Bears lay it all on the line with gutsy choice of Mitch Trubisky

The Bears aren’t shock jocks. They almost always do what you think they’re going to do, and usually with predictable results that range from blah to yuck.

There’s a smoking crater where that image used to be.

On Thursday, the franchise that takes chances every century or so traded up to draft North Carolina quarterback Mitch Trubisky, a talented, largely unproven commodity.

To call it stunning almost captures the moment, but not quite. The Bears? A quarterback? With the second pick overall in the draft? Are the End Times upon us?

(AP Photo/Matt Rourke)

A tip of the cap to general manager Ryan Pace for having the courage to make a choice that is very much a roll of the dice. I have no idea whether Trubisky will be a good NFL quarterback. But I like the idea of the Bears throwing caution to the wind and going for it. They haven’t had an excellent quarterback since Jim McMahon, and I think it has slowly dawned on them that they can’t win a Super Bowl without one. And when I say slowly, I mean slooooooooowly.

That led them to draft a quarterback who started one season at North Carolina. Anyone who tells you that Trubisky is sure to be an NFL star is a liar. Anyone who tells you that the Trubisky pick will either make or break Pace and head coach John Fox in Chicago is telling the truth.
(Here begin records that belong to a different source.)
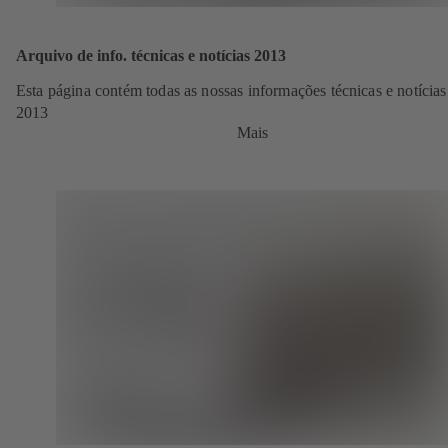
Arquivo de info. técnicas e notícias 2013
Esta página contém todas as nossas informações técnicas e notícias
2013
Mais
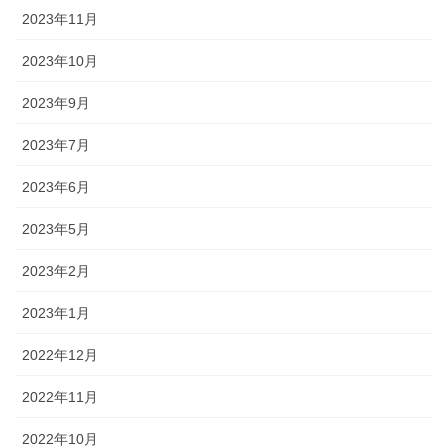
2023年11月
2023年10月
2023年9月
2023年7月
2023年6月
2023年5月
2023年2月
2023年1月
2022年12月
2022年11月
2022年10月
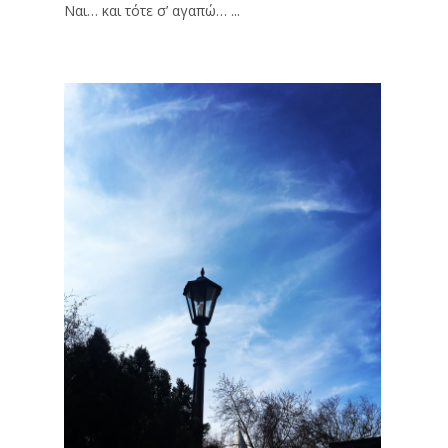
Ναι… και τότε σ’ αγαπώ… ...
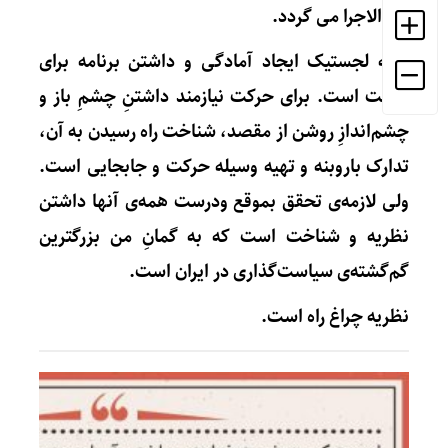
لازم‌الاجرا می گردد.
البته لجستیک ایجاد آمادگی و داشتن برنامه برای
حرکت است. برای حرکت نیازمند داشتنِ چشمِ باز و
چشم‌اندازِ روشن از مقصد، شناخت راه رسیدن به آن،
تدارک باروبنه و تهیه وسیله حرکت و جابجایی است.
ولی لازمه‌ی تحقق بموقع ودرست همه‌ی آنها داشتن
نظریه و شناخت است که به گمانِ من بزرگترین
گم‌گشته‌ی سیاست‌گذاری در ایران است.
نظریه چراغ راه است.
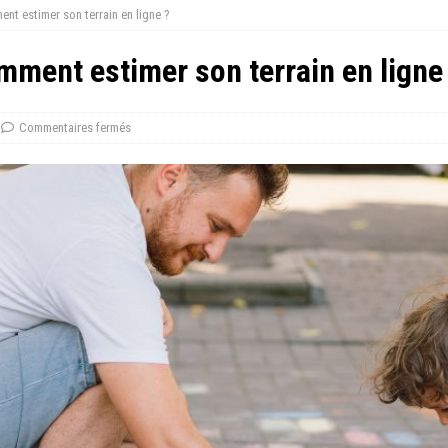
ent estimer son terrain en ligne ?
omment estimer son terrain en ligne
Commentaires fermés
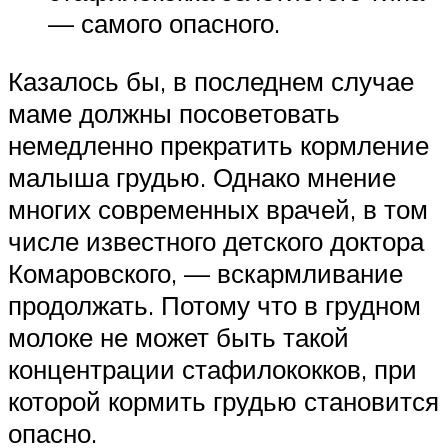
— самого опасного.
Казалось бы, в последнем случае
маме должны посоветовать
немедленно прекратить кормление
малыша грудью. Однако мнение
многих современных врачей, в том
числе известного детского доктора
Комаровского, — вскармливание
продолжать. Потому что в грудном
молоке не может быть такой
концентрации стафилококков, при
которой кормить грудью становится
опасно.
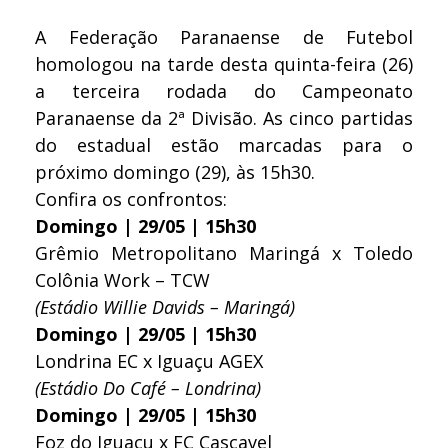
A Federação Paranaense de Futebol
homologou na tarde desta quinta-feira (26)
a terceira rodada do Campeonato
Paranaense da 2ª Divisão. As cinco partidas
do estadual estão marcadas para o
próximo domingo (29), às 15h30.
Confira os confrontos:
Domingo | 29/05 | 15h30
Grêmio Metropolitano Maringá x Toledo
Colônia Work – TCW
(Estádio Willie Davids – Maringá)
Domingo | 29/05 | 15h30
Londrina EC x Iguaçu AGEX
(Estádio Do Café – Londrina)
Domingo | 29/05 | 15h30
Foz do Iguaçu x FC Cascavel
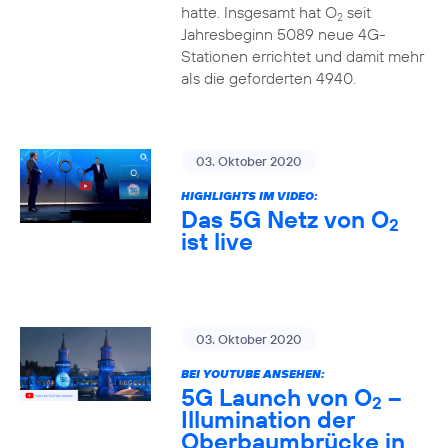
hatte. Insgesamt hat O
seit
2
Jahresbeginn 5089 neue 4G-
Stationen errichtet und damit mehr
als die geforderten 4940.
03. Oktober 2020
HIGHLIGHTS IM VIDEO:
Das 5G Netz von O
2
ist live
03. Oktober 2020
BEI YOUTUBE ANSEHEN:
5G Launch von O
–
2
Illumination der
Oberbaumbrücke in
There were much surer things in this draft for the fainter of heart. Stanford defensive end Solomon Thomas would have helped the Bears’ defense. LSU safety Jamal Adams would have, too.

But the Bears, who had the third pick overall heading into the draft, wanted Trubisky so much that they switched spots with the San Francisco 49ers, giving up a third- and fourth-round pick in this year’s draft, as well as a 2018 third-round pick, to get him. That’s a steep price for a quarterback most of the country didn’t know until about six months ago.

“We had conviction on this quarterback, in his special attributes, and we did what we had to do to get him,” Pace said.

There’s already criticism that the 49ers pulled the wool over the Bears’ eyes, and there was serious doubt in NFL circles that the 49ers had any other offers for the second pick. Maybe the Bears were bidding against themselves, the way they did when they signed former Tampa Bay Buccaneers quarterback Mike Glennon this offseason.

“If we want to be great, you just can’t sit on your hands,” Pace said.

The only way any of this matters is if Trubisky, 22, turns out to be a dud. In the meantime, let’s enjoy the novelty of hope attaching itself to the Bears.

“I’m only scratching the surface,” Trubisky said of his potential.

Jay Cutler fatigue might have influenced the Bears’ thought process. It wasn’t just fans who were tried of watching wheels spin on Sundays. The organization was tired of it, too, and in the NFL, that’s how a cataclysmic decision like this can happen. Everybody was restless after eight years of Cutler.

Glennon will be the starter in 2017 while the inexperienced Trubisky stands on the sideline and learns.

Glennon’s signing was greeted mostly with eye rolls and head shakes. What happened Thursday was the opposite of that. This was wide-eyed shock.

“I didn’t see that coming at all,” Trubisky said. “It was a total surprise. I’m glad they came up and got me at No. 2. I think it showed that they believe in me.”

The Bears gave Trubisky no indication they were going to draft him. They put him through a private workout “and then it was silence,” he said. That explains why he was as surprised as most of Chicago.

Clemson quarterback Deshaun Watson would have been an easier sell. He had played well in two straight national championship games. He’s more of a known commodity than Trubisky.

This is where you have to give Pace some space. He and his staff have studied film until their eyes were bloodshot. They’re paid the big bucks to discern the pros and cons of each player.

Of course, someone who watched a lot of film once picked Sam Bowie over Michael Jordan.

Trubisky didn’t talk about wanting to be the Bears’ starter in 2017 when reporters asked about it, though he did say he’s ready to compete. Smart guy. No need to put pressure on yourself or ruffle feathers.

There will be plenty of time for blame if this thing doesn’t work. But now is the time to smile, shake your head and think about the crazy world that would have the Bears, of all people, doing something like this.